A partir de agora, os técnicos precisarão analisar apenas um, em vez de três normativos

A análise dos processos de cessão ou requisição de servidores e empregados públicos foi simplificada pelo Ministério da Economia (ME). Todas as regras estão disponíveis na Portaria nº 357, publicada no Diário Oficial da União (DOU). Antes, essas regras estavam distribuídas em três normativos diferentes.

“A nova portaria facilita o dia a dia de trabalho dos servidores que atuam na área de gestão de pessoas. Com este normativo, padronizamos os pedidos e as portarias de cessão e requisição, também definimos procedimentos para a declaração orçamentária quando da necessidade de reembolso”, explica o secretário de Gestão e Desempenho de Pessoal, Wagner Lenhart.

Os modelos dos documentos estão disponíveis para todos os órgãos e entidades federais nos anexos da portaria. Outra novidade é a criação de códigos específicos no Sistema Integrado de Administração de Pessoal (Siape) para situações de cessão e requisição. De acordo com o secretário, a publicação da portaria trará a uniformização dos processos e subsidiará a gestão dos atos de cessões e requisições.

Como funciona

Servidores ou empregados públicos podem ser cedidos para outros órgãos ou entidades dos poderes da União, dos estados, do Distrito Federal ou dos municípios para exercício de cargo em comissão ou função de confiança.

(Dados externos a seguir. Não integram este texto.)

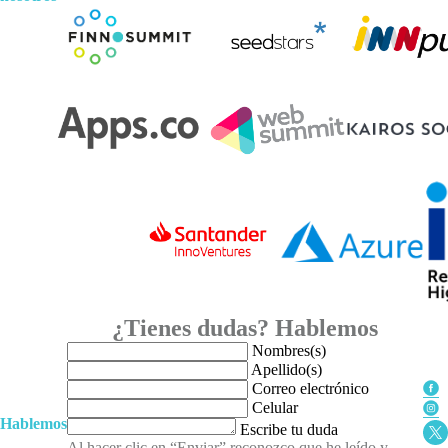
¿Tienes dudas? Hablemos
Nombres(s)
Apellido(s)
Correo electrónico
Celular
Hablemos
Escribe tu duda
Al hacer clic en “Enviar” reconozco que he leído y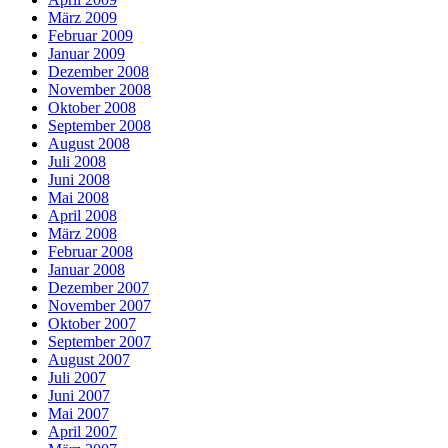
März 2009
Februar 2009
Januar 2009
Dezember 2008
November 2008
Oktober 2008
September 2008
August 2008
Juli 2008
Juni 2008
Mai 2008
April 2008
März 2008
Februar 2008
Januar 2008
Dezember 2007
November 2007
Oktober 2007
September 2007
August 2007
Juli 2007
Juni 2007
Mai 2007
April 2007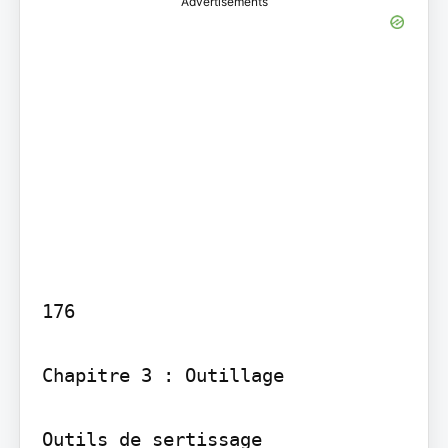
Advertisements
176

Chapitre 3 : Outillage

Outils de sertissage
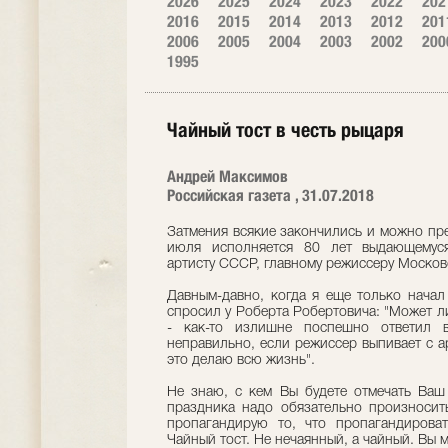
2026
2025
2024
2023
2022
202
2016
2015
2014
2013
2012
201
2006
2005
2004
2003
2002
200
1995
Чайный тост в честь рыцаря
Андрей Максимов
Российская газета , 31.07.2018
Затмения всякие закончились и можно пре
июля исполняется 80 лет выдающемуся
артисту СССР, главному режиссеру Московск
Давным-давно, когда я еще только начал
спросил у Роберта Робертовича: "Может ли
- как-то излишне поспешно ответил в
неправильно, если режиссер выпивает с ар
это делаю всю жизнь".
Не знаю, с кем Вы будете отмечать Ваш
праздника надо обязательно произносить
пропагандирую то, что пропагандироват
Чайный тост. Не нечаянный, а чайный. Вы 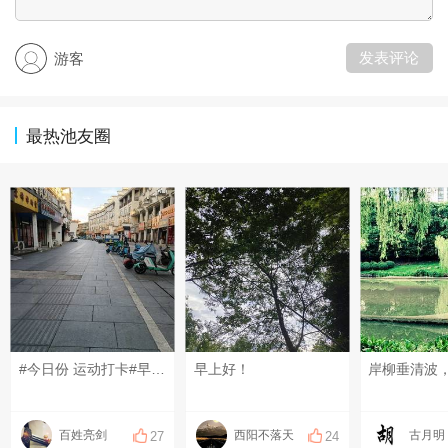
发表评论
游客
最热池友圈
#今日份 运动打卡#早上好！
早上好！
百姓亮剑
西阳不落天
古月明
27
24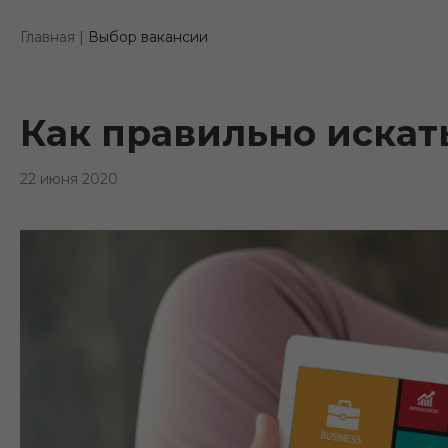
Главная |
Выбор вакансии
Как правильно искат
22 июня 2020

No entanto, se implicar em reembolso pela Administração Pública Federal, direta ou indireta, a cessão só poderá ocorrer para o exercício de função de confiança ou cargo em comissão (DAS) superior a nível 4.

Já a requisição de agentes públicos pode ser realizada por órgãos que possuam prerrogativa legal de requisição, como o Ministério Público Federal (MPF) e a Defensoria Pública da União (DPU).

Este pedido deve ser apresentado nos moldes do anexo III da nova portaria, que deve observar, ainda, a disponibilidade de perfil de servidor ou empregado que atenda à necessidade dos serviços do órgão requisitante.